Contexte plus large et calendriers
Les règles de la FCA s’appliquent par étapes depuis 2022, avec les grandes entreprises concernées à partir des périodes commençant le 1er janvier 2022 et les entités plus petites à partir du 1er janvier 2023. Les entreprises concernées doivent publier des divulgations tant au niveau de l’entité que du produit: au niveau de l’entité, un rapport TCFD couvrant la gouvernance, la stratégie, la gestion des risques et les mesures ; au niveau du produit, des divulgations sur les indicateurs liés au climat, accessibles en ligne et/ou via des communications clients. La FCA souligne également les liens avec la planification de la transition, incitant les entreprises à prendre en compte les orientations du Transition Plan Taskforce (TPT) et à intégrer ces éléments dans leurs futures divulgations.
Implications
La revue met en lumière à la fois des progrès et des défis persistants. D’une part, les entreprises ont davantage intégré les considérations de risque climatique dans la gouvernance et la stratégie.
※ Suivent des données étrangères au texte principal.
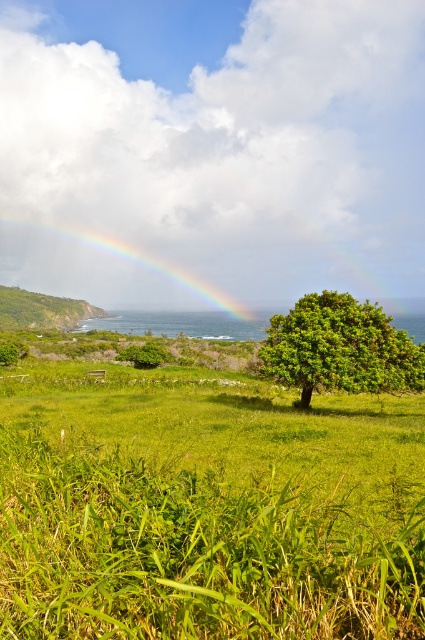 From the picture: Which is below, rainbow at center or green grassy hillside at left?

green grassy hillside at left is below.

Does rainbow at center appear on the left side of green grassy hillside at left?

Incorrect, rainbow at center is not on the left side of green grassy hillside at left.

Is point (200, 289) closer to viewer compared to point (28, 301)?

No, it is not.

You are a GUI agent. You are given a task and a screenshot of the screen. Output one action in this format:
    pyautogui.click(x=<x>, y=<y>)
    Task: Click on the rainbow at center
    This screenshot has width=425, height=640.
    Given the screenshot: What is the action you would take?
    pyautogui.click(x=121, y=269)

Is green leafy tree at center wider than rainbow at center?

No, green leafy tree at center is not wider than rainbow at center.

Is the position of green leafy tree at center less distant than that of rainbow at center?

Yes, it is in front of rainbow at center.

This screenshot has height=640, width=425. What do you see at coordinates (340, 348) in the screenshot?
I see `green leafy tree at center` at bounding box center [340, 348].

You are a GUI agent. You are given a task and a screenshot of the screen. Output one action in this format:
    pyautogui.click(x=<x>, y=<y>)
    Task: Click on the green leafy tree at center
    
    Given the screenshot: What is the action you would take?
    pyautogui.click(x=340, y=348)

Which is more to the left, green leafy tree at center or green grassy hillside at left?

green grassy hillside at left is more to the left.

Describe the element at coordinates (340, 348) in the screenshot. I see `green leafy tree at center` at that location.

This screenshot has width=425, height=640. What are the coordinates of `green leafy tree at center` in the screenshot? It's located at (340, 348).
D’autre part, un développement supplémentaire est nécessaire pour l’analyse prospective, pour simplifier la communication à destination des publics de détail et pour aligner les différents régimes de divulgation. L’engagement de la FCA pour la proportionnalité, la simplification et la cohérence internationale indique un cadre réglementaire cherchant à concilier rigueur et utilisabilité. Alors que SDR et UK SRS sont encore en cours d’élaboration, les entreprises devront suivre les consultations et se préparer pour assurer la cohérence entre plusieurs régimes, tout en offrant clarté et accessibilité aux différents groupes d’investisseurs.
Conclusion
Les règles de divulgation climatique de la FCA ont déjà apporté des bénéfices mesurables en termes de transparence et d'intégration des risques. Cependant, le régulateur reconnaît que le cadre doit évoluer pour rester efficace et pratique. Les réformes à venir, conjointement avec les SDR et le SRS britannique proposé, détermineront probablement l'efficacité avec laquelle les entreprises peuvent se conformer, la qualité de l'engagement des investisseurs de détail avec les divulgations, ainsi que la cohérence de l'alignement des normes britanniques avec le paysage international des rapports sur la durabilité.